Task goal>
Return exactly the span of lines in the following data that opens with the line containing "toward rocky viewpoints" and closes with the line containing "The main access". Include nothing else.

Records shown>
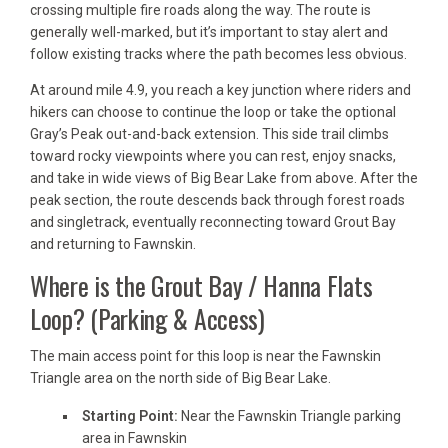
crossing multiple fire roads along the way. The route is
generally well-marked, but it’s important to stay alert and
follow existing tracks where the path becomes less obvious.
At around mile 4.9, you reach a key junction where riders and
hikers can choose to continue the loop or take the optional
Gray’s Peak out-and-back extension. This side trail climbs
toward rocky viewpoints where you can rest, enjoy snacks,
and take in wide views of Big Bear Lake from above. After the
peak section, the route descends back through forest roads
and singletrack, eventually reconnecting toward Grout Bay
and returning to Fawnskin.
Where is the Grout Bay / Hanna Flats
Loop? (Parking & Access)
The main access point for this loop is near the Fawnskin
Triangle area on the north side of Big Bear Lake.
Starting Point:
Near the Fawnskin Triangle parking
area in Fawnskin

--

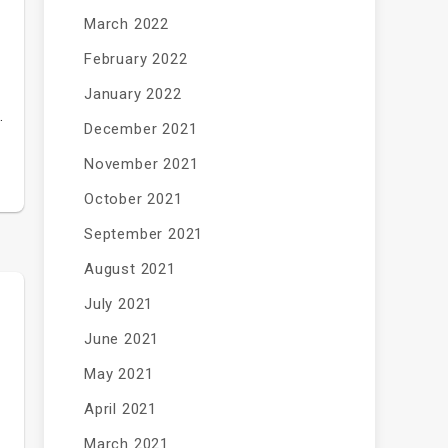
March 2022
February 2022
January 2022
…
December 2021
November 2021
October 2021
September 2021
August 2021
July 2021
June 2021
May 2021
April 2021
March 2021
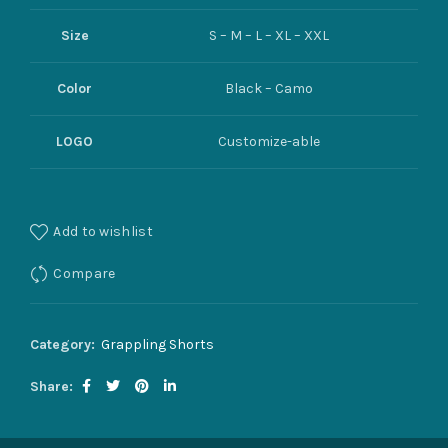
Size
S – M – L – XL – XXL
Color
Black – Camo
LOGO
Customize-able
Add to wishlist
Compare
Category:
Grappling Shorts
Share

...

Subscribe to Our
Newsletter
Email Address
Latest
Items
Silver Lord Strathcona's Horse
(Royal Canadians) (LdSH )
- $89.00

Response to this exercise>
toward rocky viewpoints where you can rest, enjoy snacks,
and take in wide views of Big Bear Lake from above. After the
peak section, the route descends back through forest roads
and singletrack, eventually reconnecting toward Grout Bay
and returning to Fawnskin.
Where is the Grout Bay / Hanna Flats
Loop? (Parking & Access)
The main access point for this loop is near the Fawnskin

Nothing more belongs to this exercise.